When Steve Lukens joined Grant Thornton from IBM a few years ago as its advisory services lead, his mission was to identify a roadmap to build out the firm's advisory practice. His efforts paid off, as last year the firm saw 14.5 percent growth in its advisory practice, with double-digit growth on the horizon for the foreseeable future as it aligns its global strategy and hones its talent pool. The firm also has made recent investments in its financial services, healthcare and private equity practices, and now operates in 100 countries around the world with 4,500 billable resources internationally and 1,500 in the U.S., about what you'd expect from a firm whose slogan is "An instinct for growth". Lukens sat down recently with Consulting One on One .
Consulting: Talk about some of the new strategies you put in place that helped fuel the advisory practice's 14.5 percent growth?
Lukens: It's really following a playbook that's fairly well proven in the industry to focus deeper on industry expertise. We have had a lot of folks with expertise, but they weren't connected, across the country or globally. So really getting a strong focus on our industry insight and then taking that to larger organizations and solving larger clients. Coupling the industry focus with a large account relationship program has really driven a big part of our growth.
Consulting: Do you see that momentum keeping up?
Lukens: For at least some amount of time. We're just now starting this large account program. Two years ago, we really only had one organized large account. A year ago we had 20, now we have 40. A lot of these take a long time to pay off, building relationships and starting small. We see the potential for double-digit growth for some time linking globally with the Grant Thornton capabilities we have now in the 100 countries we operate.
Consulting: Does this go along with an overall plan to beef up Grant Thornton's advisory practice?
Lukens: Absolutely. Grant Thornton as a whole now has a common global strategy; every one of our 100 global partners is operating under the same brand and strategy. Likewise for advisory, we now have a much more aligned strategy and set of capabilities around the world. Admittedly there are major countries where we have great depth, there are 1,500 advisory people in the U.S., and other countries obviously are much smaller. So we kind of have a major firm advisory strategy and a smaller firms advisory strategy. We're trying to build that consistency across the board so as we move up scale to larger clients we're able to provide a more seamless client experience in major financial markets around the world.
Consulting: What are clients of all sizes demanding?

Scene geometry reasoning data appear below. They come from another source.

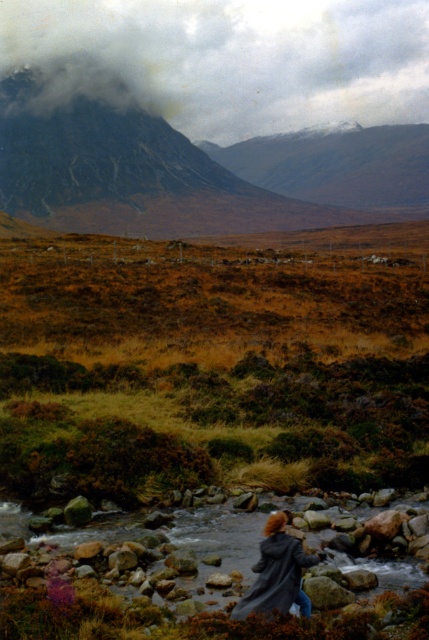 You are a hiker standing at the base of the cloudy gray mountain at upper center. You want to take a photo of the mountain with your smartphone. To do this, you need to position yourself so that the mountain is centered in your camera frame. Given the mountain is located at coordinates 0.094 on the x and 0.536 on the y axis, what direction should you move to center the mountain in your camera view?

The cloudy gray mountain at upper center is located at coordinates 0.094 on the x and 0.536 on the y axis. To center it in your camera view, you should move to the left and slightly downward since the mountain is positioned to the left and lower than the center of the frame.

Based on the scene description, which mountain is bigger between the cloudy gray mountain at upper center and the rugged stone mountain at upper left?

The cloudy gray mountain at upper center is larger in size than the rugged stone mountain at upper left. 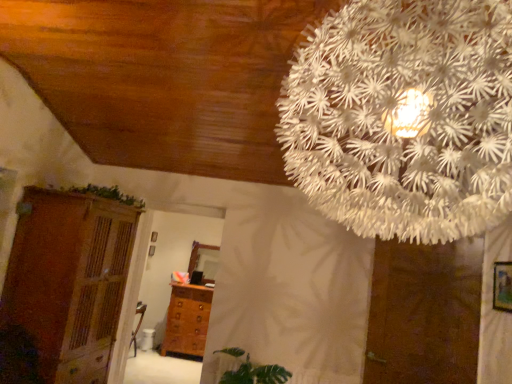 Find the location of `brown wooden dresser at left`. brown wooden dresser at left is located at coordinates (70, 279).

Describe the element at coordinates (187, 320) in the screenshot. I see `wooden chest of drawers at center` at that location.

In order to face green leafy plant at lower center, should I rotate leftwards or rightwards?

Rotate your view left by about 1.015°.

Find the location of a particular element. This screenshot has height=384, width=512. wooden picture frame at right is located at coordinates (502, 286).

Where is `brown wooden dresser at left`? The image size is (512, 384). brown wooden dresser at left is located at coordinates (70, 279).

From a real-world perspective, between brown wooden dresser at left and white paper flower at upper center, who is vertically higher?

white paper flower at upper center, from a real-world perspective.

Does point (5, 300) lie in front of point (422, 229)?

No.

Are brown wooden dresser at left and white paper flower at upper center beside each other?

brown wooden dresser at left and white paper flower at upper center are not in contact.

Is brown wooden dresser at left inside the boundaries of white paper flower at upper center, or outside?

brown wooden dresser at left is spatially situated outside white paper flower at upper center.

How different are the orientations of wooden picture frame at right and green leafy plant at upper left in degrees?

wooden picture frame at right and green leafy plant at upper left are facing 179 degrees away from each other.

Does wooden picture frame at right have a larger size compared to green leafy plant at upper left?

No.

Where is `plant on the left side of wooden picture frame at right`? plant on the left side of wooden picture frame at right is located at coordinates (106, 194).

Which is behind, point (508, 294) or point (143, 201)?

The point (143, 201) is behind.

In the image, is green leafy plant at upper left positioned in front of or behind brown wooden dresser at left?

green leafy plant at upper left is positioned farther from the viewer than brown wooden dresser at left.

From the image's perspective, is green leafy plant at upper left over brown wooden dresser at left?

Yes, from the image's perspective, green leafy plant at upper left is above brown wooden dresser at left.

Can you tell me how much green leafy plant at upper left and brown wooden dresser at left differ in facing direction?

The angle between the facing direction of green leafy plant at upper left and the facing direction of brown wooden dresser at left is 1.54 degrees.

Between green leafy plant at upper left and brown wooden dresser at left, which one has larger size?

brown wooden dresser at left is bigger.

Is green leafy plant at lower center bigger than white paper flower at upper center?

No.

Does point (257, 373) come closer to viewer compared to point (337, 69)?

No, it is not.

From the picture: Considering the positions of objects green leafy plant at lower center and white paper flower at upper center in the image provided, who is more to the right, green leafy plant at lower center or white paper flower at upper center?

white paper flower at upper center.

Based on the photo, is wooden chest of drawers at center directly adjacent to brown matte door at lower right?

They are not placed beside each other.

In the scene shown: Is wooden chest of drawers at center taller or shorter than brown matte door at lower right?

In the image, wooden chest of drawers at center appears to be shorter than brown matte door at lower right.

From the picture: Which of these two, wooden chest of drawers at center or brown matte door at lower right, is wider?

With larger width is wooden chest of drawers at center.

Is wooden chest of drawers at center positioned beyond the bounds of brown matte door at lower right?

Absolutely, wooden chest of drawers at center is external to brown matte door at lower right.

Can you confirm if green leafy plant at lower center is wider than brown matte door at lower right?

Correct, the width of green leafy plant at lower center exceeds that of brown matte door at lower right.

Lukens: It's interesting when you look at where our sweet spot is. What we're seeing here at Grant Thornton is a bit of a fatigue factor with the Big 4 plus IBM plus Accenture. What our clients are asking for beyond the technical aspects is really experienced people providing high-quality, high-touch service. As the big guys have all gone towards highly leveraged $50 million engagements, they've really lost the personal touch that advisory consulting really began as. We're able to offer a broad range of services and a global delivery capability but with a kind of smaller scale, more personal touch and a higher quality. It's really resonating with clients large and small across the U.S.
We have to be really honest with our clients and say look guys we don't have an incredibly deep bench. Sometimes you're going to ask us can you help us with Basel III or some other new specialty area, and we're going to have to say no, we just don't have the resources to do that. In my prior life, we rarely said no. We kind of cobbled together people to do it. Generally it was successful, but sometimes not. We can't afford to not be successful. One of the fresh things for us is saying, sorry we can't do that. And the clients like that. They don't like people saying we'll find some guys and they'll read a book. That's what's really refreshing about where we are. We're of a size where we don't need to chase the $50 million engagements, we're happy with the $1 million engagements, and we can provide pretty senior level people to those because we don't have the 25:1 leverage model the other guys have.
Consulting: What's the future of the practice?
Lukens: The sweet spot for Grant Thornton is really the intersection of controls, compliance, regulation, transactions and performance improvement and analytics. When you look at what industries have those requirements in a big way, financial services, energy, healthcare, life science, are very dependent on resolving a lot of those issues. We don't want to become an IT outsourcing business. We want to focus on that core where we do well. That to us is our sweet spot. In some industries that may be very low margin industries, we're not sure we can add much value there, so we're going to focus on the places that have the issues we can solve, particularly around data compliance, regulatory compliance, data security, privacy, all those topics.